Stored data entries
◇ ◇ ◇ ◇
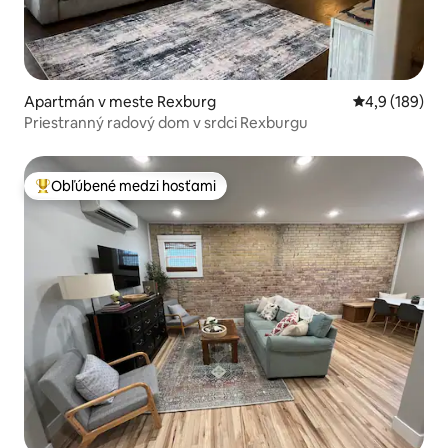
Apartmán v meste Rexburg
Priemerné oho
4,9 (189)
Priestranný radový dom v srdci Rexburgu
Obľúbené medzi hosťami
Najobľúbenejšie medzi hosťami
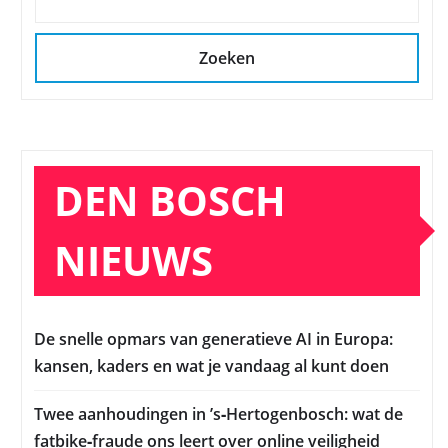
Zoeken
DEN BOSCH
NIEUWS
De snelle opmars van generatieve AI in Europa:
kansen, kaders en wat je vandaag al kunt doen
Twee aanhoudingen in ’s‑Hertogenbosch: wat de
fatbike‑fraude ons leert over online veiligheid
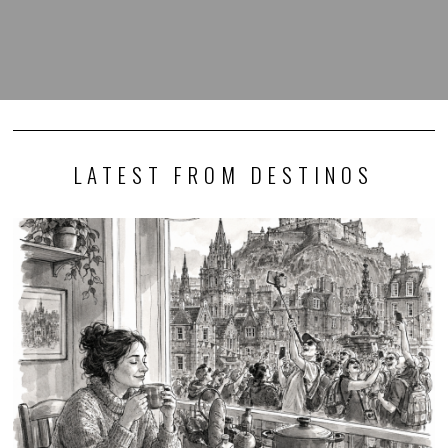
LATEST FROM DESTINOS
◇ ◇ ◇ ◇
> TASK ITEM
Please print the entries above exactly. Skip every picture.

> RESPONSE
Apartmán v meste Rexburg
Priemerné oho
4,9 (189)
Priestranný radový dom v srdci Rexburgu
Obľúbené medzi hosťami
Najobľúbenejšie medzi hosťami
Zoeken
DEN BOSCH
NIEUWS
De snelle opmars van generatieve AI in Europa:
kansen, kaders en wat je vandaag al kunt doen
Twee aanhoudingen in ’s‑Hertogenbosch: wat de
fatbike‑fraude ons leert over online veiligheid
LATEST FROM DESTINOS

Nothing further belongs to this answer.